• [How to complete this task]:
Although the entries contain pictures, return everything else in them verbatim and omit the pictures.

• [Records to process]:
* * * *
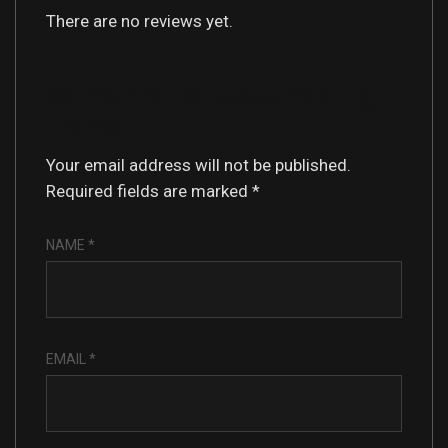
There are no reviews yet.
Be the first to review “Spring
Frame”
Your email address will not be published.
Required fields are marked
*
NAME
*
EMAIL
*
* * * *
• [Response area]:
There are no reviews yet.
Be the first to review “Spring
Frame”
Your email address will not be published.
Required fields are marked
*
NAME
*
EMAIL
*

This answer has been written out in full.